(Extracted records)
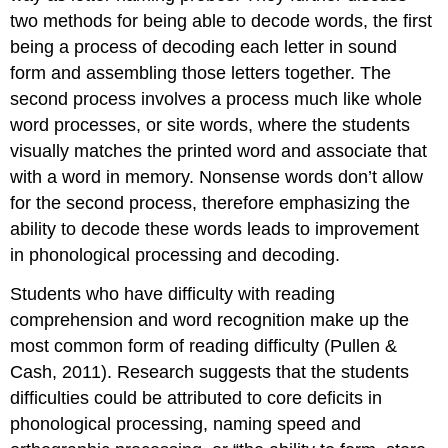
two methods for being able to decode words, the first
being a process of decoding each letter in sound
form and assembling those letters together. The
second process involves a process much like whole
word processes, or site words, where the students
visually matches the printed word and associate that
with a word in memory. Nonsense words don’t allow
for the second process, therefore emphasizing the
ability to decode these words leads to improvement
in phonological processing and decoding.
Students who have difficulty with reading
comprehension and word recognition make up the
most common form of reading difficulty (Pullen &
Cash, 2011). Research suggests that the students
difficulties could be attributed to core deficits in
phonological processing, naming speed and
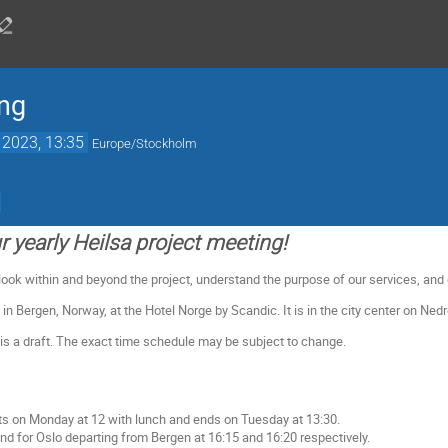
ing
 2023, 13:35
Europe/Stockholm
 yearly Heilsa project meeting!
 look within and beyond the project, understand the purpose of our services, and
 in Bergen, Norway, at the Hotel Norge by Scandic. It is in the city center on Ned
s a draft. The exact time schedule may be subject to change.
ts on Monday at 12 with lunch and ends on Tuesday at 13:30.
und for Oslo departing from Bergen at 16:15 and 16:20 respectively.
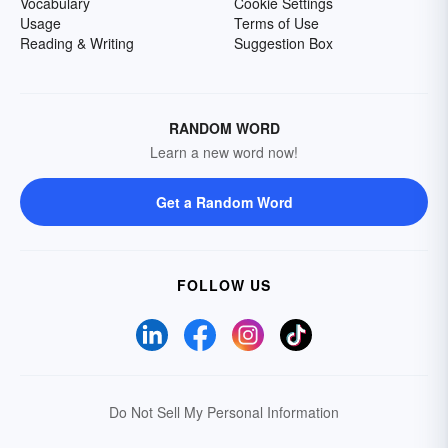
Vocabulary
Cookie Settings
Usage
Terms of Use
Reading & Writing
Suggestion Box
RANDOM WORD
Learn a new word now!
Get a Random Word
FOLLOW US
Do Not Sell My Personal Information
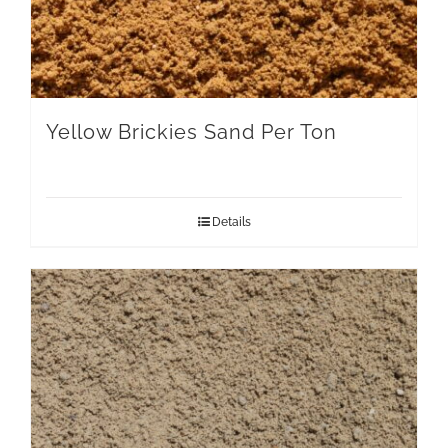
Yellow Brickies Sand Per Ton
Details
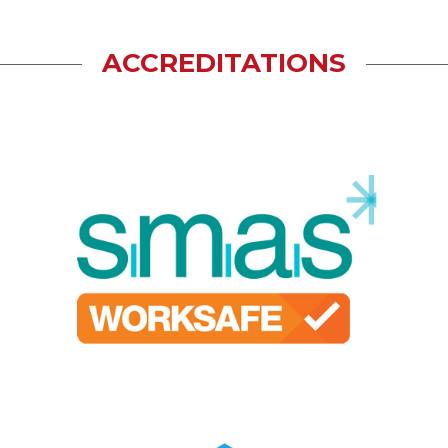
ACCREDITATIONS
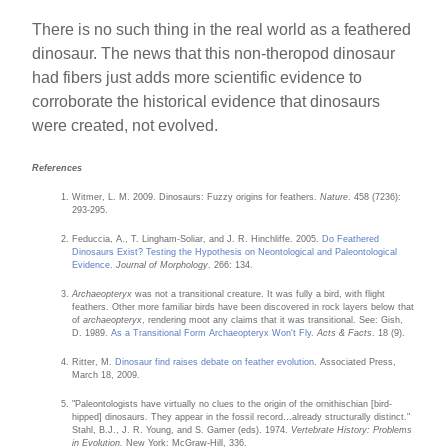
There is no such thing in the real world as a feathered
dinosaur. The news that this non-theropod dinosaur
had fibers just adds more scientific evidence to
corroborate the historical evidence that dinosaurs
were created, not evolved.
References
Witmer, L. M. 2009. Dinosaurs: Fuzzy origins for feathers.
Nature
. 458 (7236):
293-295.
Feduccia, A., T. Lingham-Soliar, and J. R. Hinchliffe. 2005.
Do Feathered
Dinosaurs Exist? Testing the Hypothesis on Neontological and Paleontological
Evidence
.
Journal of Morphology
. 266: 134.
Archaeopteryx
was not a transitional creature. It was fully a bird, with flight
feathers. Other more familiar birds have been discovered in rock layers below that
of
archaeopteryx
, rendering moot any claims that it was transitional. See: Gish,
D. 1989.
As a Transitional Form Archaeopteryx Won't Fly
.
Acts & Facts
. 18 (9).
Ritter, M.
Dinosaur find raises debate on feather evolution
. Associated Press,
March 18, 2009.
"Paleontologists have virtually no clues to the origin of the ornithischian [bird-
hipped] dinosaurs. They appear in the fossil record…already structurally distinct."
Stahl, B.J., J. R. Young, and S. Gamer (eds). 1974.
Vertebrate History: Problems
in Evolution.
New York: McGraw-Hill, 336.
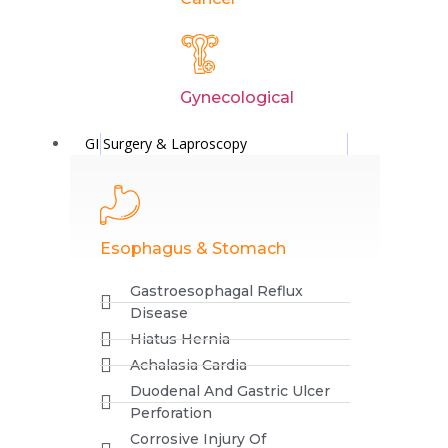
Comment
*
Gynecological
GI Surgery & Laproscopy
Esophagus & Stomach
Name
Gastroesophagal Reflux
Disease
Hiatus Hernia
Achalasia Cardia
Email
Duodenal And Gastric Ulcer
Perforation
Corrosive Injury Of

WORK TO COMPLETE →
Wherever a line in the data above contains the word "feathers", copy that line.

SOLUTION →
Witmer, L. M. 2009. Dinosaurs: Fuzzy origins for feathers.
feathers. Other more familiar birds have been discovered in rock layers below that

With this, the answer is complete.